Liverpool could soon be looking to replace England international Raheem Sterling in their squad, and may have the chance to do it for free.
According to the BBC, Liverpool have formally rejected a second bid from Manchester City for Sterling, however, it’s unlikely to be the end of the club’s interest in the player.
Should Sterling leave Anfield for a new club this summer, then it looks likely that the Reds will be compensated handsomely for his services and could look to shell out big on a replacement.
Nevertheless, we take a look at how Liverpool could look to replace Sterling for nothing by signing Yevhen Konoplyanka and three big reasons why they should make that the case.
The main attraction with Konoplyanka is that he is a free agent and would expect a realistic wage within Liverpool’s budget.
The 25-year-old has scored 45 goals and contributed 37 assists in 210 appearances for Dnipro Dnipropetrovsk over the course of his career and has always been labelled a key player at international level for Ukraine.

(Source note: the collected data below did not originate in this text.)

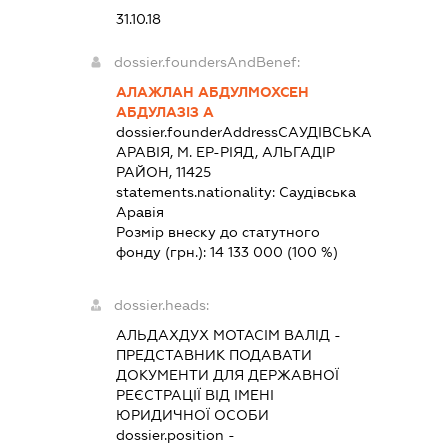
31.10.18
dossier.foundersAndBenef:
АЛАЖЛАН АБДУЛМОХСЕН
АБДУЛАЗІЗ А
dossier.founderAddress
САУДІВСЬКА
АРАВІЯ, М. ЕР-РІЯД, АЛЬГАДІР
РАЙОН, 11425
statements.nationality:
Саудівська
Аравія
Розмір внеску до статутного
фонду (грн.):
14 133 000
(100 %)
dossier.heads:
АЛЬДАХДУХ МОТАСІМ ВАЛІД
-
ПРЕДСТАВНИК
ПОДАВАТИ
ДОКУМЕНТИ ДЛЯ ДЕРЖАВНОЇ
РЕЄСТРАЦІЇ ВІД ІМЕНІ
ЮРИДИЧНОЇ ОСОБИ
dossier.position -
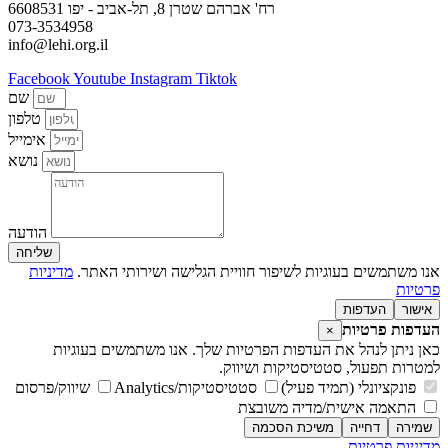
רח' אברהם שטרן 8, תל-אביב - יפו 6608531
073-3534958
info@lehi.org.il
Facebook
Youtube
Instagram
Tiktok
שם
טלפון
אימייל
נושא
הודעה
שליחה
אנו משתמשים בעוגיות לשיפור חוויית הגלישה ושירותי האתר.
מדיניות
פרטיות
אישור
העדפות
העדפות פרטיות
×
כאן ניתן לנהל את העדפות הפרטיות שלך. אנו משתמשים בעוגיות
למטרות תפעול, סטטיסטיקות ושיווק.
פונקציונלי (תמיד פעיל)
סטטיסטיקות/Analytics
שיווק/פרסום
התאמה אישית/מדיה משובצת
שמירה
דחייה
משיכת הסכמה
מדיניות פרטיות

He is a proven, quality player and on a free, there will be few better deals done this summer.
Allows Sheyi Ojo and Jordon Ibe more room to grow:
If Liverpool do look to spend big on another winger, then it could hinder the potential of integrating Ojo and Ibe into more senior roles at the club.
Although both would be a big gamble for a senior role next season, the exposure to a first-team environment could see them improve exponentially and become key players in the not too distant future.
Konoplyanka would still act as a more senior member of the team, but without the big price tag around his neck and high expectation, Rodgers could be excused for rotating him with the youngsters in order to help their development.
Allows money to be spent in more troubled areas:
If Sterling goes, although Liverpool will still need improvement in the wide areas, they have more pressing issues to address.
For example, up front they still haven’t replaced Luis Suarez properly and the money from Sterling could go a long way to landing a high-profile striker with a proven track record of putting the ball in the back of the net.